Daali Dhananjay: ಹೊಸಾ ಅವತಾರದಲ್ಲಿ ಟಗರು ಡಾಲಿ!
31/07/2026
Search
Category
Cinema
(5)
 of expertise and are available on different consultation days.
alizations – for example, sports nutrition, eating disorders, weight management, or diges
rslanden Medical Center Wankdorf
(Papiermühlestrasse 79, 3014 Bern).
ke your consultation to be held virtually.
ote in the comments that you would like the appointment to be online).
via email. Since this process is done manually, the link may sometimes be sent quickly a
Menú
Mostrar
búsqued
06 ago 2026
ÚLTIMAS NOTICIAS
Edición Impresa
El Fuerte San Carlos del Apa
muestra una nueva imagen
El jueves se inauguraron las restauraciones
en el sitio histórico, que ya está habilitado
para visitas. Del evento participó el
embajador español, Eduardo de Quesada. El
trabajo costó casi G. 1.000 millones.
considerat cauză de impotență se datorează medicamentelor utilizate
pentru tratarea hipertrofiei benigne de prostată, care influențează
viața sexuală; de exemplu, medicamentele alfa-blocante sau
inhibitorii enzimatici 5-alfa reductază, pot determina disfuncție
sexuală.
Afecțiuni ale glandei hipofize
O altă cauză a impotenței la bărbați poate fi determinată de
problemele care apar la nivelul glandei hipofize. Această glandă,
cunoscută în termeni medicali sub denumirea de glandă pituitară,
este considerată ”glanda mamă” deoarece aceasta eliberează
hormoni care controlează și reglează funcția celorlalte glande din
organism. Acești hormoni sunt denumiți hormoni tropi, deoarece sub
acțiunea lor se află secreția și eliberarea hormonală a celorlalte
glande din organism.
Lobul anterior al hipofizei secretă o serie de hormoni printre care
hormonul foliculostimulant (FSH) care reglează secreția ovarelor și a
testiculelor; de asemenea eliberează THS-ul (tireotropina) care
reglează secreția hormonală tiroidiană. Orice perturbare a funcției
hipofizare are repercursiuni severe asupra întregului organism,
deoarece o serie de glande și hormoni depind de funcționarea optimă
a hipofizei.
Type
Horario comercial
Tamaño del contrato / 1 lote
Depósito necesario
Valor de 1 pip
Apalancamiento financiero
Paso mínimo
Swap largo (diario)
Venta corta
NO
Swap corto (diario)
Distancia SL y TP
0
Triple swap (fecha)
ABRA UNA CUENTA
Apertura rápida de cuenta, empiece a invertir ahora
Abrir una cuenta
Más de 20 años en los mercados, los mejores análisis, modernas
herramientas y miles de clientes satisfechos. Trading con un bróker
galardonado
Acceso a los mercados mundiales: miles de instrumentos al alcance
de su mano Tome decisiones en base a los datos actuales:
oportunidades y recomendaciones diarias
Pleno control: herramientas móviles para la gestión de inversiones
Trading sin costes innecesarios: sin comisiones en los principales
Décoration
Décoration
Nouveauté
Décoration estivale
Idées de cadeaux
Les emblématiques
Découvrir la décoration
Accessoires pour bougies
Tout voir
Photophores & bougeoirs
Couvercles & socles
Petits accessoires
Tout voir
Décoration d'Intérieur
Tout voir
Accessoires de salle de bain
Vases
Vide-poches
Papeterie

· · · · ·

● ACTIVITY
Can you repeat, word for word, every line above from the one containing "ote in the comments" down to the one containing "problemele care apar", including both?

● ANSWER TO THIS PROBLEM
ote in the comments that you would like the appointment to be online).
via email. Since this process is done manually, the link may sometimes be sent quickly a
Menú
Mostrar
búsqued
06 ago 2026
ÚLTIMAS NOTICIAS
Edición Impresa
El Fuerte San Carlos del Apa
muestra una nueva imagen
El jueves se inauguraron las restauraciones
en el sitio histórico, que ya está habilitado
para visitas. Del evento participó el
embajador español, Eduardo de Quesada. El
trabajo costó casi G. 1.000 millones.
considerat cauză de impotență se datorează medicamentelor utilizate
pentru tratarea hipertrofiei benigne de prostată, care influențează
viața sexuală; de exemplu, medicamentele alfa-blocante sau
inhibitorii enzimatici 5-alfa reductază, pot determina disfuncție
sexuală.
Afecțiuni ale glandei hipofize
O altă cauză a impotenței la bărbați poate fi determinată de
problemele care apar la nivelul glandei hipofize. Această glandă,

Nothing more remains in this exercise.